Training companion for the OWASP Amass NLP plugin.
Produces nlp_model.bin — a character-level 4-gram language model that Amass uses to
generate probabilistic subdomain name candidates during reconnaissance.
Amass's traditional subdomain generation relies on a static wordlist and deterministic
mutation rules. amass-nlp adds a statistical component: a character-level Markov chain
trained on millions of real subdomain labels. Given a seed label such as api, the model
generates plausible continuations (api-v2, api-gateway, api-prod) ranked by learned
likelihood, rather than guessing from a fixed list.
Key properties:
- Pure Go — no CGO, no external C libraries, builds with
CGO_ENABLED=0 - Streaming trainer — processes hundred-million-line datasets in O(1) memory per line
- Small model — 2–3 MB gob-encoded binary; loads in milliseconds, scores in microseconds
- Online learning — the Amass plugin updates model weights in real time from DNS feedback and persists the learned delta across sessions
- Community deltas — operators may contribute anonymised learned deltas; these are aggregated and folded into every monthly release
amass-nlp/
├── pkg/ngram/
│ ├── ngram.go # NgramModel: Train, Generate, Score, Reinforce, Merge, Save, Load
│ └── ngram_test.go # Unit tests and perplexity benchmark
├── pkg/corpus/
│ ├── corpus.go # Shared corpus reader: gzip/stream + hostname extraction
│ └── corpus_test.go
├── pkg/vocab/
│ ├── vocab.go # LocaleVocab/Bundle types + gob I/O (wire-compatible with the plugin)

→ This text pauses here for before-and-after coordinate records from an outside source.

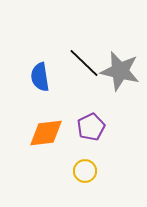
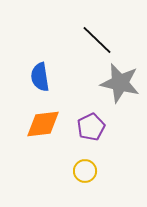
black line: moved 13 px right, 23 px up
gray star: moved 12 px down
orange diamond: moved 3 px left, 9 px up
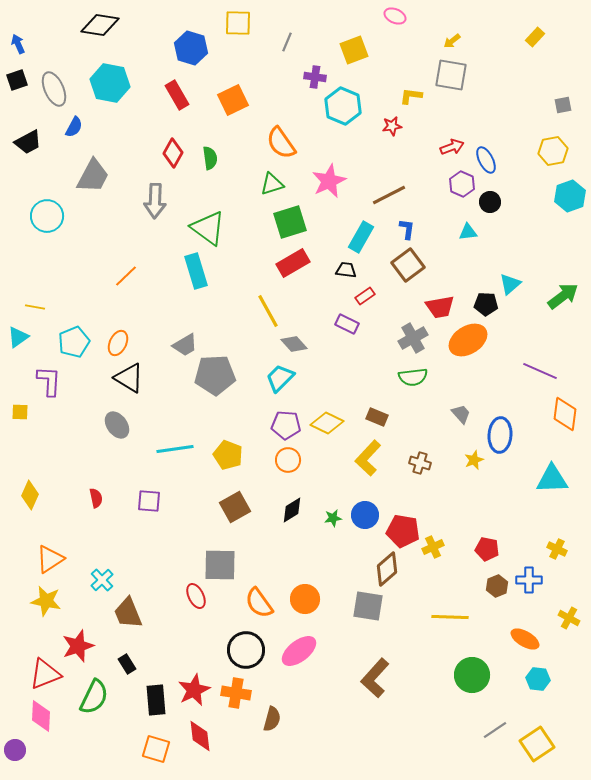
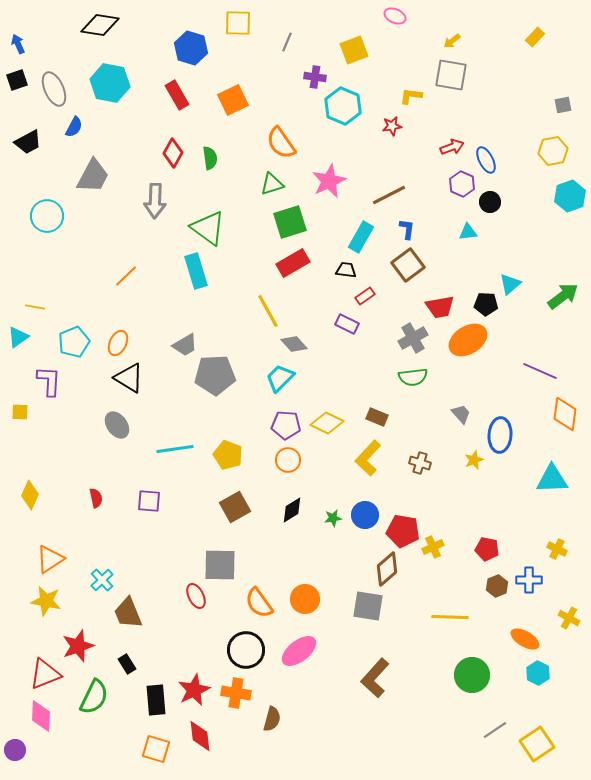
cyan hexagon at (538, 679): moved 6 px up; rotated 20 degrees clockwise
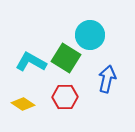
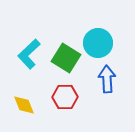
cyan circle: moved 8 px right, 8 px down
cyan L-shape: moved 2 px left, 8 px up; rotated 72 degrees counterclockwise
blue arrow: rotated 16 degrees counterclockwise
yellow diamond: moved 1 px right, 1 px down; rotated 35 degrees clockwise
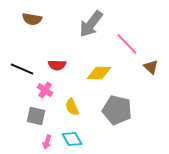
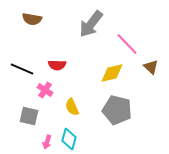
yellow diamond: moved 13 px right; rotated 15 degrees counterclockwise
gray square: moved 7 px left
cyan diamond: moved 3 px left; rotated 45 degrees clockwise
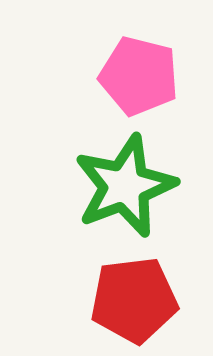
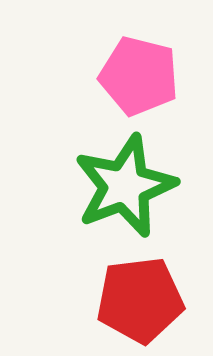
red pentagon: moved 6 px right
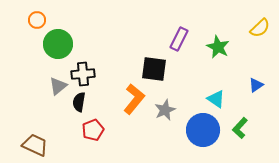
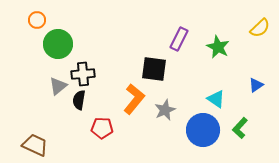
black semicircle: moved 2 px up
red pentagon: moved 9 px right, 2 px up; rotated 25 degrees clockwise
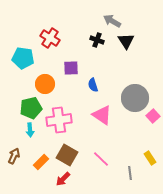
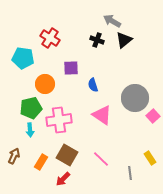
black triangle: moved 2 px left, 1 px up; rotated 24 degrees clockwise
orange rectangle: rotated 14 degrees counterclockwise
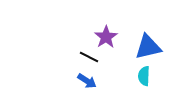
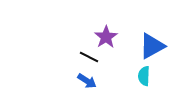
blue triangle: moved 4 px right, 1 px up; rotated 16 degrees counterclockwise
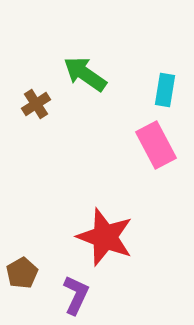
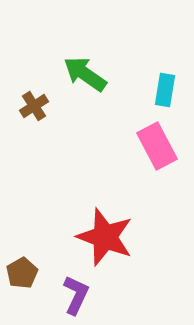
brown cross: moved 2 px left, 2 px down
pink rectangle: moved 1 px right, 1 px down
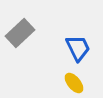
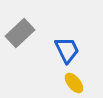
blue trapezoid: moved 11 px left, 2 px down
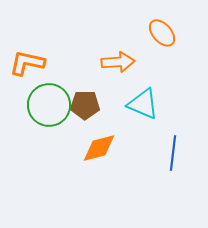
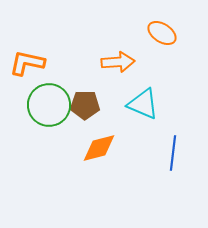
orange ellipse: rotated 16 degrees counterclockwise
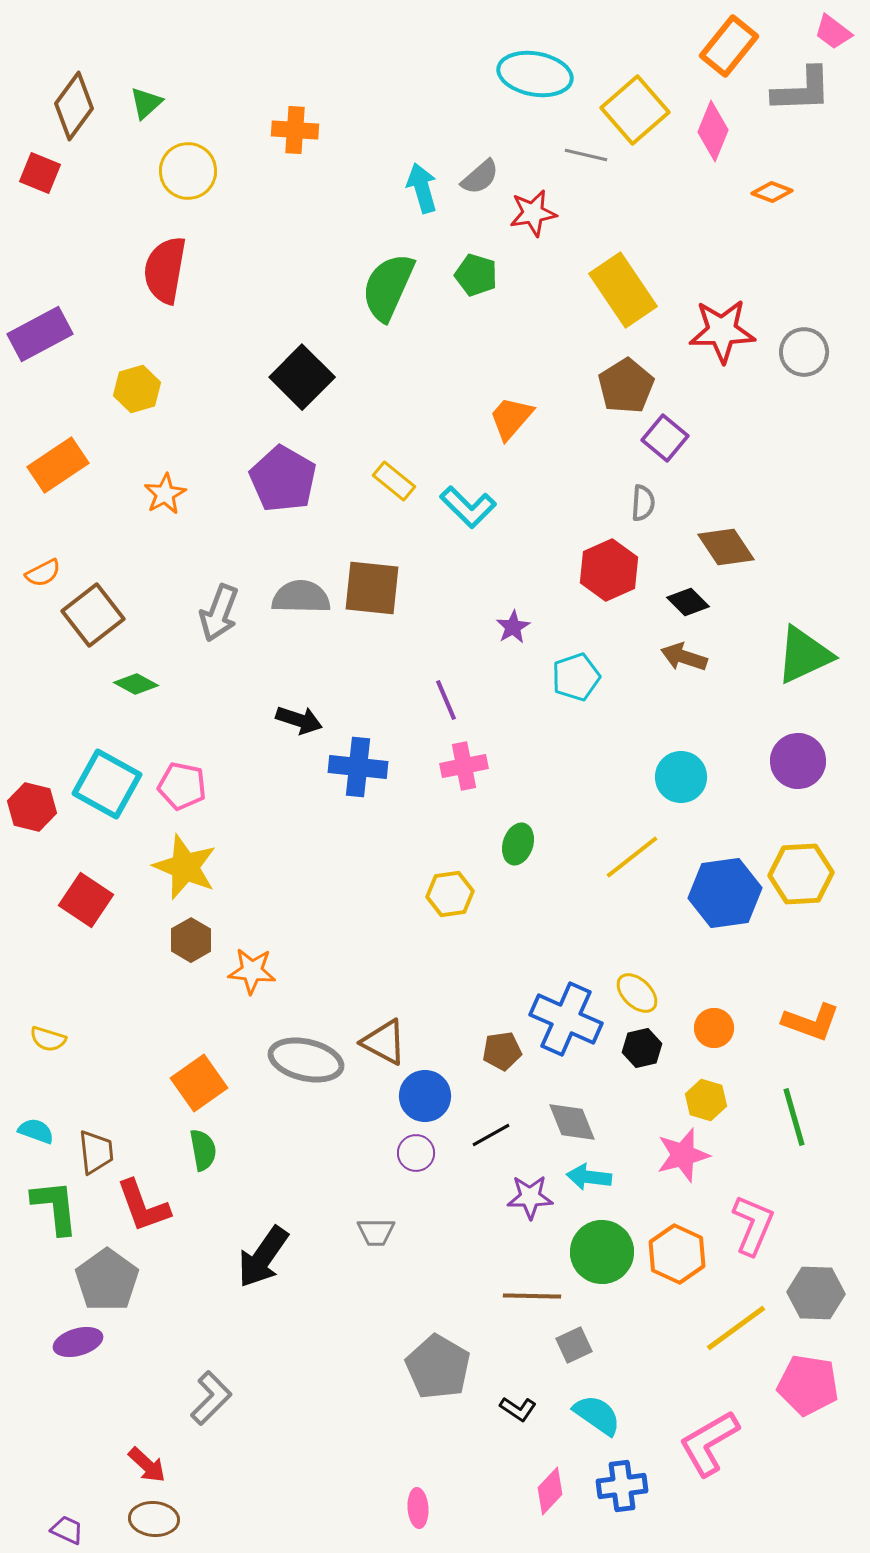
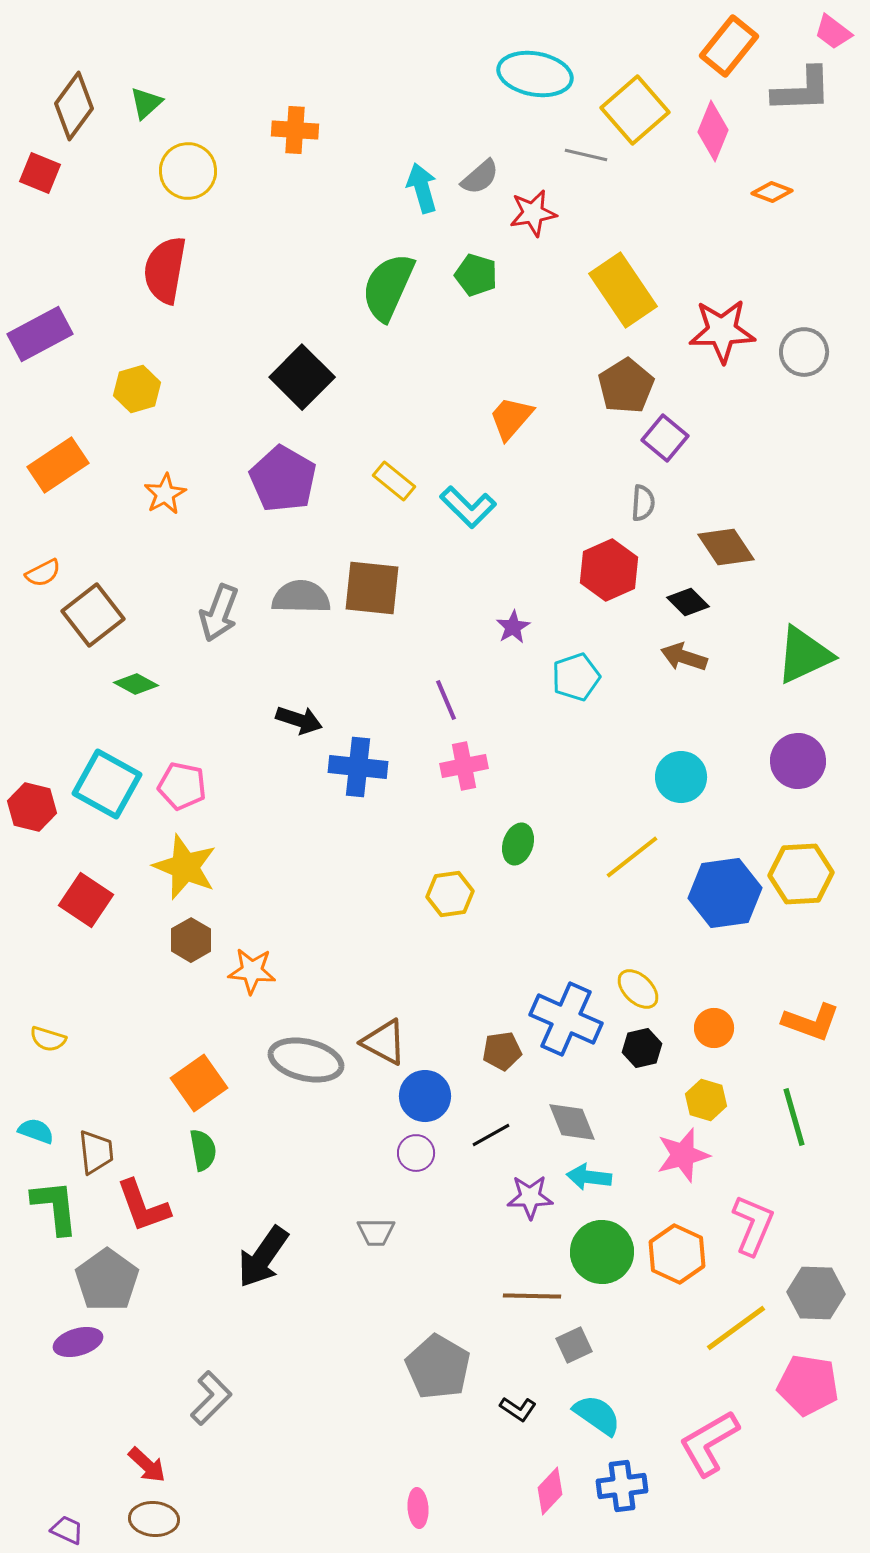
yellow ellipse at (637, 993): moved 1 px right, 4 px up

│ ├── build.go # Differential-frequency extractor: public-suffix split + log-odds
│ └── *_test.go
├── cmd/train/
│ └── main.go # Streaming trainer CLI
├── cmd/vocab/
│ └── main.go # Locale vocabulary bundle builder CLI
├── cmd/mkdelta/
│ └── main.go # Computes marginal counts between two model versions
├── cmd/aggregate/
│ └── main.go # Merges operator contribution deltas into one file
├── .github/workflows/
│ └── train.yml # Monthly CI: contributions + SecLists + Tranco + crt.sh → GH Release
├── prev_model.bin # Previous release model; delta baseline for the next CI run
└── go.mod
The model learns the probability of each character given the three preceding characters,
over the DNS label alphabet [a-z0-9-] plus a start and end token.
P(char | context) = (count(context, char) + 1) / (count(context) + vocabSize)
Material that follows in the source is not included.